- WHAT YOU NEED TO DO -
Return the number of lines below that contain "TEXTURES"; nothing else belongs in the reply.

- SUPPLIED DATA -
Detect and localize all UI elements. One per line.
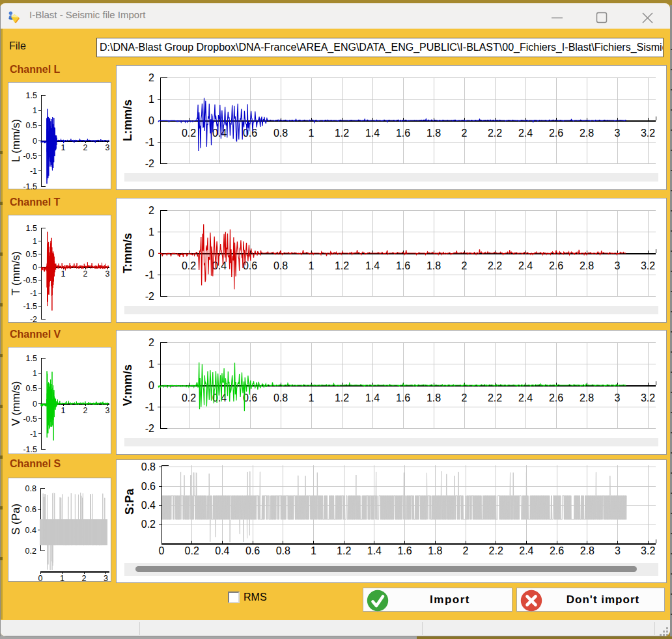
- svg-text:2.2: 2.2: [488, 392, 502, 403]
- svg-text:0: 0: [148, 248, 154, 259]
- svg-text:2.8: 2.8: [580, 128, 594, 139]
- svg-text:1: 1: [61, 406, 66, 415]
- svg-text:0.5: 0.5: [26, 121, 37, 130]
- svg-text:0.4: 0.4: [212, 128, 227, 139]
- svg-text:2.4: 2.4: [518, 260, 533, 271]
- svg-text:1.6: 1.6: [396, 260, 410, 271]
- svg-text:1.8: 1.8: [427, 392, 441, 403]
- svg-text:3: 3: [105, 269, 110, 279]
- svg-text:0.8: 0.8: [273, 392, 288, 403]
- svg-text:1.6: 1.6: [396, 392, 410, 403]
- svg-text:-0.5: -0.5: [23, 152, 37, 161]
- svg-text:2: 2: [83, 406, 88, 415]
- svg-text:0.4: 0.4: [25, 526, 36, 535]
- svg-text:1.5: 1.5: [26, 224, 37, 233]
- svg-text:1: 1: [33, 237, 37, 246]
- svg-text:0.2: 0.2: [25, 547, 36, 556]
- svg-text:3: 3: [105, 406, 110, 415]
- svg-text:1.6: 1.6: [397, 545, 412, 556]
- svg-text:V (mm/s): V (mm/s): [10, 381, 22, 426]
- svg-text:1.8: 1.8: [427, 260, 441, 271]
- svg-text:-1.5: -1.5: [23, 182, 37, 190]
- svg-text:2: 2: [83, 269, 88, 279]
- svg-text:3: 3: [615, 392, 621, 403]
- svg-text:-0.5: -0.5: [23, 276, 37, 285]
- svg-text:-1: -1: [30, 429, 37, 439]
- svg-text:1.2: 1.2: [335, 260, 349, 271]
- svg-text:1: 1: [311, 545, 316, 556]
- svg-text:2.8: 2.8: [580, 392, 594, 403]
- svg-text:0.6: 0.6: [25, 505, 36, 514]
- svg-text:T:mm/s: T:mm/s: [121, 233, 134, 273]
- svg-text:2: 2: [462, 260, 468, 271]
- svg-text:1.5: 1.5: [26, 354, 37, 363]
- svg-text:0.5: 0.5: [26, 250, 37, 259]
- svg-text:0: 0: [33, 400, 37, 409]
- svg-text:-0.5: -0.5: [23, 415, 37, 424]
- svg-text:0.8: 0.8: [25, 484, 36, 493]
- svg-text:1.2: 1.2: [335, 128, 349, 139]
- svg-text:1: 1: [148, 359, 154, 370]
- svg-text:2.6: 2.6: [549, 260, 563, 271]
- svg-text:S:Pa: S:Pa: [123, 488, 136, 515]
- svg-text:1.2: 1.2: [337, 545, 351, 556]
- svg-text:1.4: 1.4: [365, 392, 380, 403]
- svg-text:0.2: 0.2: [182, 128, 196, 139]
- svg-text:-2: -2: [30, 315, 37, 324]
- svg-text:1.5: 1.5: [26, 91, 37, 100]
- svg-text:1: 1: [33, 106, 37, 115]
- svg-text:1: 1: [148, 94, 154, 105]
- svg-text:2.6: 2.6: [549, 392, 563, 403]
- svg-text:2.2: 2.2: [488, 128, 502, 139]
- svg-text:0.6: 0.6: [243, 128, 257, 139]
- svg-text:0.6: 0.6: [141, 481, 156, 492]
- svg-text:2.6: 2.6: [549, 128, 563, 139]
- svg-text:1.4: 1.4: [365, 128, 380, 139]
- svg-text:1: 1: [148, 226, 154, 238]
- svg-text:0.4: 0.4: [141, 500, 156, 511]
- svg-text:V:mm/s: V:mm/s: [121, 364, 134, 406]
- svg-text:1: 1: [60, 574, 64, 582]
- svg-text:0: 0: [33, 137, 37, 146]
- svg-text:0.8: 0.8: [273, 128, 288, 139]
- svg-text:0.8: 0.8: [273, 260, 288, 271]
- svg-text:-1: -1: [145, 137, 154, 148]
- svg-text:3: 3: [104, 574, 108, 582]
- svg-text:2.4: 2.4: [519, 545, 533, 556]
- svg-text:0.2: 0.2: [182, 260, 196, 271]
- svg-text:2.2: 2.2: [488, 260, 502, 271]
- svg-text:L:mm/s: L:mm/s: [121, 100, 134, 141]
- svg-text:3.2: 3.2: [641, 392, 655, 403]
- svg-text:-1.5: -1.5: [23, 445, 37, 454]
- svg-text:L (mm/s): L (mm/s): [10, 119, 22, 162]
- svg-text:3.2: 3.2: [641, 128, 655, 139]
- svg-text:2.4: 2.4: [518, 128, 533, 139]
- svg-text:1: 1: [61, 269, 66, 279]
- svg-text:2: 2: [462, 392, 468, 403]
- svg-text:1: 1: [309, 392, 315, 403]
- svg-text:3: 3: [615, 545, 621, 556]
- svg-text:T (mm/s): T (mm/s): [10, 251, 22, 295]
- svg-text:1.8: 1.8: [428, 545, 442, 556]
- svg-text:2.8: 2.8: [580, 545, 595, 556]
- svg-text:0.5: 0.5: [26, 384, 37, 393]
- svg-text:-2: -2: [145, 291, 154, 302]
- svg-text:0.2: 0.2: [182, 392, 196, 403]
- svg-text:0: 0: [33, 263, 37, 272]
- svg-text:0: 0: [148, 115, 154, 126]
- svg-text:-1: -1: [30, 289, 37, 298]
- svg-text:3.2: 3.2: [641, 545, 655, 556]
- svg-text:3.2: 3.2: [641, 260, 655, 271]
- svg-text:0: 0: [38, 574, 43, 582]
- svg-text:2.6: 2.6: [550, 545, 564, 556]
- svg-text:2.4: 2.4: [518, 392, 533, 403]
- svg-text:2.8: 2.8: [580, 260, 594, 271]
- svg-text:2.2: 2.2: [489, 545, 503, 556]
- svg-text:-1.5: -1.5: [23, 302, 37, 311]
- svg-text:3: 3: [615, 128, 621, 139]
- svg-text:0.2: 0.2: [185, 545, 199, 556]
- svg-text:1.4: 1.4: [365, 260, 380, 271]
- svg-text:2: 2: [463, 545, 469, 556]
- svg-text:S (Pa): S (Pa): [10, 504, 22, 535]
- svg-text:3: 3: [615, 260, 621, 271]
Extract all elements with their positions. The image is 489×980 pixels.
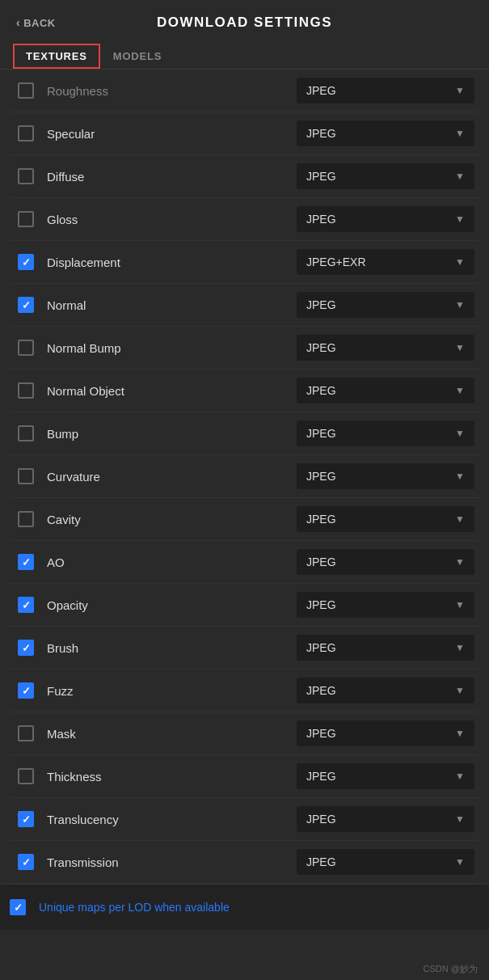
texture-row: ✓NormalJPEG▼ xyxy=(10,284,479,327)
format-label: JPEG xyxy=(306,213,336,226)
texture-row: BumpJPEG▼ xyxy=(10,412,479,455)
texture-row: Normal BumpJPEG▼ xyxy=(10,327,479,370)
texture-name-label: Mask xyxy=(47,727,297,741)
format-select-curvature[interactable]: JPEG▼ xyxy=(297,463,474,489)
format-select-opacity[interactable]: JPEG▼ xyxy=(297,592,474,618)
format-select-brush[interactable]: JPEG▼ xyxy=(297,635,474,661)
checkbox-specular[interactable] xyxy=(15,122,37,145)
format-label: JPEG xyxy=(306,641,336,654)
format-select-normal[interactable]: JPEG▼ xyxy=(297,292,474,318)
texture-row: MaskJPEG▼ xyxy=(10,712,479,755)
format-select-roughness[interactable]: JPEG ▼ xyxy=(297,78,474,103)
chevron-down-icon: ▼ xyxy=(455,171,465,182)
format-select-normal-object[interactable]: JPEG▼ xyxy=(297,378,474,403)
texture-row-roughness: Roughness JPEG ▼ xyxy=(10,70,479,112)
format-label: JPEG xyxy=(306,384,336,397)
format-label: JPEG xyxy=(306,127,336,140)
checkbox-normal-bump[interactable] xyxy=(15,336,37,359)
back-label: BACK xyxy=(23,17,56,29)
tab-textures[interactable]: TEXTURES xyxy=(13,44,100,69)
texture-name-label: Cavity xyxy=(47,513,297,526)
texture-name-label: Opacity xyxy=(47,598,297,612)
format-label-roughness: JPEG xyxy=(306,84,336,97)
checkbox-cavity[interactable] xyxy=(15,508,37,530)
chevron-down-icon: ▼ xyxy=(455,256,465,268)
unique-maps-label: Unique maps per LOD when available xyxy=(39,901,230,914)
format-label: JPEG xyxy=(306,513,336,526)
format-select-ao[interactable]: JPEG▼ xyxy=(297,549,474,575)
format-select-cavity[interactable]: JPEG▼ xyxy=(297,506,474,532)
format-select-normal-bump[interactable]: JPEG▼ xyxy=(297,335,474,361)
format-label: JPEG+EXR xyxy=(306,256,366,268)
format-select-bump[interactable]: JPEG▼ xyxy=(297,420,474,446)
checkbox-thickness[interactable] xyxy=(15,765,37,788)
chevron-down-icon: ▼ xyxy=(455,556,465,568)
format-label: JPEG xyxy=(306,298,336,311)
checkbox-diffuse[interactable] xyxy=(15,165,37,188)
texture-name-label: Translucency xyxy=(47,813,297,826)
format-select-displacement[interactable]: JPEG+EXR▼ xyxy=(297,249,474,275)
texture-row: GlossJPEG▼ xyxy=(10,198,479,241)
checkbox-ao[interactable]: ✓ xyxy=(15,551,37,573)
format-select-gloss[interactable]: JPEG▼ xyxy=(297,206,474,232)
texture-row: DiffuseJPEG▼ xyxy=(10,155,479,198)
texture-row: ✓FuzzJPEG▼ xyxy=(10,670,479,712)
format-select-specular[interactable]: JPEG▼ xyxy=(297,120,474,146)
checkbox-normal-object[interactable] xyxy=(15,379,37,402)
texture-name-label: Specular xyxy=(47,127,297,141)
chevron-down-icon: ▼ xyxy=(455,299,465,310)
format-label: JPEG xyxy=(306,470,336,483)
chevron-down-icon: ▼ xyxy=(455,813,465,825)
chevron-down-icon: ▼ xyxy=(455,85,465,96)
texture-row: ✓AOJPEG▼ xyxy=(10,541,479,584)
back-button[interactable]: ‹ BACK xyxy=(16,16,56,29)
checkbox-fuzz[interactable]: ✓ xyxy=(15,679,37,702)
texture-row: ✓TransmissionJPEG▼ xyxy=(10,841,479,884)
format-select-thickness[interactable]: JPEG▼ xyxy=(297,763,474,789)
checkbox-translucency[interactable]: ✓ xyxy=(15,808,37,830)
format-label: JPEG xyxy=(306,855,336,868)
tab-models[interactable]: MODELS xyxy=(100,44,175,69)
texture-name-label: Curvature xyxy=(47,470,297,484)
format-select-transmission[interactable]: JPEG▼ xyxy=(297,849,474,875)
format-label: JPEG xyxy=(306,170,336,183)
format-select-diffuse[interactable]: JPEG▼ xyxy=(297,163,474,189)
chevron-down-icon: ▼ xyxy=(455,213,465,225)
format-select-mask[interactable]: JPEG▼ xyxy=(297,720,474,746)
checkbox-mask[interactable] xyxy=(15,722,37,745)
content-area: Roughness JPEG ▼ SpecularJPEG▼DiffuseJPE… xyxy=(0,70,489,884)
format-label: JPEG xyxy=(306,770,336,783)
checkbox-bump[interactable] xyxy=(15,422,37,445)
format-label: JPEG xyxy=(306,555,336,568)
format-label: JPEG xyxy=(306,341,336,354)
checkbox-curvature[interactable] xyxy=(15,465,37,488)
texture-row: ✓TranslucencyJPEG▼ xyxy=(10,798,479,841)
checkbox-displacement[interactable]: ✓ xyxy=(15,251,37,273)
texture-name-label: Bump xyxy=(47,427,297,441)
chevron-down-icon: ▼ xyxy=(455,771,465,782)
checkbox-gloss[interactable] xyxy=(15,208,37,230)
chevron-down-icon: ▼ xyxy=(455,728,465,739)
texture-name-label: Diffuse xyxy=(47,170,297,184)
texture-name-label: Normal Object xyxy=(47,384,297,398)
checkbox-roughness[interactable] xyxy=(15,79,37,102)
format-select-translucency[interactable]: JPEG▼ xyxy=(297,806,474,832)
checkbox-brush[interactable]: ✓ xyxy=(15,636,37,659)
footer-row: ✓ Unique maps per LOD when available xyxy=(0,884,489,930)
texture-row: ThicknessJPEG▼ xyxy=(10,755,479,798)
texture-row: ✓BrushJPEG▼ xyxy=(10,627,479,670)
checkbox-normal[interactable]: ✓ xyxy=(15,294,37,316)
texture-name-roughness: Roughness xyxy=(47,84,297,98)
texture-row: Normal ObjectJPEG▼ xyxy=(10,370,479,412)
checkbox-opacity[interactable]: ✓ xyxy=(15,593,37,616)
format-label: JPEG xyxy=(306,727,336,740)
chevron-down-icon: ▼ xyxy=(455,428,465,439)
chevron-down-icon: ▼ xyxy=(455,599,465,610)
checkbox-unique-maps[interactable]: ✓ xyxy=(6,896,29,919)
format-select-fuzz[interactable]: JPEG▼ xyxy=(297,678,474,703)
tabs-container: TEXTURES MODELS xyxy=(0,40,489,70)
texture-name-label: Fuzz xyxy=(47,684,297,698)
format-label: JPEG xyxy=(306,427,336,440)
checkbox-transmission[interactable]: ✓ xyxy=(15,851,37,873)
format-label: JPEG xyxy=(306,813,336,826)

- RESPONSE AREA -
2